1. 背景

    1820年生まれのフローレンス・ナイチンゲールは、当時の女性には珍しい古典教育を受けました。看護は不適切な職業と見なされていた社会的圧力にもかかわらず、ドイツのカイザーウェルト病院で医学研修を行い、クリミア戦争で負傷兵の看護を経験しました。この体験をもとに1860年に刊行した『看護に関するノート』で、現代看護に今なお影響を与える13の実践的なヒントを示しました。

  2. 換気と暖房

    ナイチンゲールは環境衛生と患者の回復の関係を早くから指摘し、部屋の両側に開口部を設けた横方向の換気を推奨しました。また、適切な暖房で患者の快適さを保つことの重要性を強調し、現在の病院換気基準の礎となっています。ナイチンゲール環境健康研究所でも同様の指針が紹介されています。

  3. 騒音管理

    第4則は不要な騒音を避けることを警告します。患者の休息と回復を妨げるため、看護師は落ち着いた声で話し、患者に向き合い、急な動作を控えるべきです。風楽器・弦楽器・声楽は患者を和ませる効果があるとし、無意味な雑談は控えるよう指示しています。

  4. 環境の多様性

    第5則は、患者の視覚的刺激と安心感を両立させる環境作りを提案します。
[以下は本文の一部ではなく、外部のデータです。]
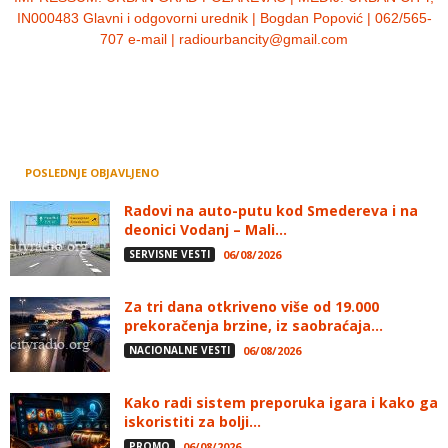
IN000483 Glavni i odgovorni urednik | Bogdan Popović | 062/565-
707 e-mail | radiourbancity@gmail.com
POSLEDNJE OBJAVLJENO
Radovi na auto-putu kod Smedereva i na
deonici Vodanj – Mali...
SERVISNE VESTI
06/08/2026
Za tri dana otkriveno više od 19.000
prekoračenja brzine, iz saobraćaja...
NACIONALNE VESTI
06/08/2026
Kako radi sistem preporuka igara i kako ga
iskoristiti za bolji...
PROMO
06/08/2026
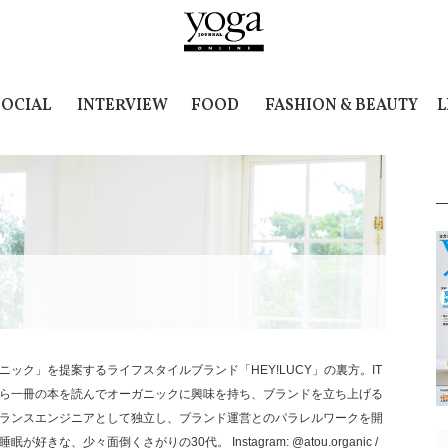
SOCIAL
INTERVIEW
FOOD
FASHION & BEAUTY
L
ニック」を提案するライフスタイルブランド「HEY!LUCY」の裏方。IT
ら一冊の本を読んでオーガニックに興味を持ち、ブランドを立ち上げる
ランスエンジニアとして独立し、ブランド運営とのパラレルワークを開
が好きな、少々面倒くさがりの30代。 Instagram: @atou.organic /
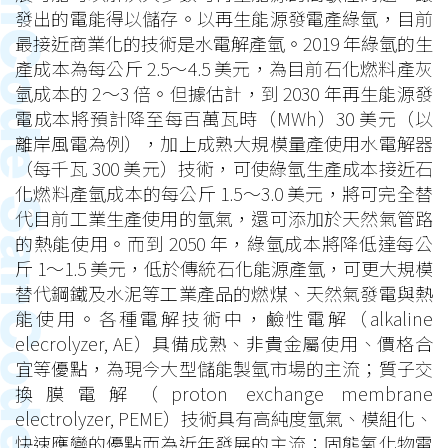
發出的電能得以儲存。以再生能源發電產綠氫，目前
最接近商業化的技術是水電解產氫。2019 年綠氫的生
產成本為每公斤 2.5～4.5 美元，為目前石化燃料產灰
氫成本的 2～3 倍。但據估計，到 2030 年再生能源發
電成本將預計降至每百萬瓦時（MWh）30 美元（以
離岸風電為例），加上成熟大規模量產使用水電解器
（每千瓦 300 美元）技術，可使綠氫生產成本接近石
化燃料產氫成本的每公斤 1.5～3.0 美元，將可完全替
代目前工業生產使用的氫氣，還可添加於天然氣管路
的熱能使用。而到 2050 年，綠氫成本將降低達每公
斤 1～1.5 美元，低於傳統石化能源產氫，可更大規模
替代鋼鐵及水泥等工業產品的燃煤、天然氣發電與熱
能使用。各種電解技術中，鹼性電解（alkaline
elecrolyzer, AE）具備成熟、非貴金屬使用、價格合
宜等優點，為現今大型儲能製氫市場的主流；質子交
換膜電解（proton exchange membrane
electrolyzer, PEME）技術具有高純度氫氣、模組化、
快速應變的優點而為近年發展的主流；固態氧化物電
多彩な食事、切り花、屋外の景色などは、心身の治癒を促すとナイチンゲールは述べています。

  5. 患者の栄養管理

    第6・7則では、バランスの取れた食事、規則的な給食時間、そしてビーフティーなどの回復食の活用を示しています。看護師は患者の好みや臨床状態に合わせて柔軟に献立を調整すべきだと強調しています。

  6. ベッドと寝具

    第8則は寝具の定期的な洗浄・換気を義務付け、最適なベッドサイズや枕の配置で脊椎のアラインメントと呼吸を支えることを指示しています。これにより身体的快適さと衛生が確保されます。

  7. 光と清潔さ

    第9〜11則では、壁や床の毎日の洗浄、十分な照明確保の重要性を説きます。これらはジョセフ・リスターが提唱した細菌学的理論の前段階として位置付けられ、現在の感染管理の基礎となっています。

  8. 過剰な期待の回避

    第12則は、看護師・来訪者・家族が患者の状態を軽視したり、無用な助言を与えたりしないよう注意を促します。過度な期待を抱かせない誠実なコミュニケーションは、倫理的な患者ケアに不可欠です。

  9. 観察法

    第13則は、患者の気質、皮膚色、体力など微細な変化を体系的に観察する枠組みを提供します。経験を積むことで看護師の観察眼は研ぎ澄まされ、臨床変化の早期発見につながります。